An extensive report by Facing Abuse in Community Environments (FACE) was published last year; it outlined Sheikh’s history of polygamous relationships and alleged spiritual abuse of female congregants at several mosques across the country, from Texas to Florida. Investigations by both FACE and BuzzFeed News confirmed that he had been forced to resign from a Richmond, Va., mosque more than 20 years ago after he had secretly married a second wife, a young woman convert he had been teaching.
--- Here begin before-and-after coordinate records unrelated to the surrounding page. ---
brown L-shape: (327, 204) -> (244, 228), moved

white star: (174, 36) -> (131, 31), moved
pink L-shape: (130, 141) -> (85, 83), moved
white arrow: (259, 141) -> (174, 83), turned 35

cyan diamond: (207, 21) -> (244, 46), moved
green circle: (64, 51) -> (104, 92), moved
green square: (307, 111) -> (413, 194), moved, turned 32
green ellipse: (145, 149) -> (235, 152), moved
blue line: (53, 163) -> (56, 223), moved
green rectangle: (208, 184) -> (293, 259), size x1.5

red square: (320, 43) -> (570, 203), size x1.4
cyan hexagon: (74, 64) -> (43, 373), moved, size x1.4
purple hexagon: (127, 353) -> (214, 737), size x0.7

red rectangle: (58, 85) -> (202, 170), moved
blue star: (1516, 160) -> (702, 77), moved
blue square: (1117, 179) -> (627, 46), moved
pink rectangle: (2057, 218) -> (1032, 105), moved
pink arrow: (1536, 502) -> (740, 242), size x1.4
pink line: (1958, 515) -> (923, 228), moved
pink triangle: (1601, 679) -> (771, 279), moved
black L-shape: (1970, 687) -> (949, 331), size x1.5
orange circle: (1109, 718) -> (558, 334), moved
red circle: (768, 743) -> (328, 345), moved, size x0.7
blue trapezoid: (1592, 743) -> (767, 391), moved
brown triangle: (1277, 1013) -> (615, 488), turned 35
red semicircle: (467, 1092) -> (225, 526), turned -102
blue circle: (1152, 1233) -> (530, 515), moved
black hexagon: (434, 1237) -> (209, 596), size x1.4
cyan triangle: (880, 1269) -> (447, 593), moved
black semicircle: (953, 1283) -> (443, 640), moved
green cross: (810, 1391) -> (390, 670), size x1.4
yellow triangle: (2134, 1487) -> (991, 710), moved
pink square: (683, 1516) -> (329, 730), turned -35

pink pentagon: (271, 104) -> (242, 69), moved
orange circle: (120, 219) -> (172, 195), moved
After Sheikh left the Islamic Center of Irving, the mosque sent a letter to 2,000 institutions informing them of Sheikh’s alleged misconduct. Still, Sheikh was hired on at the Grand Prairie Islamic Society, just 9 miles from his previous place of employment. Sheikh has since left the Grand Prairie mosque, too; according to media reports.
Sheikh was appreciated in the Muslim community and he led mosques in the U.S. since 1996. According to FACE’s investigation, it was Khan, then president of the Islamic Society of Irving’s board, who first heard Jane Doe’s allegations of abuse against Sheikh. Khan advised the woman “to seek mental health services and also discouraged her from sharing what she experienced because it would harm Sheikh’s reputation as a respected religious leader and family man,” FACE’s investigation alleges.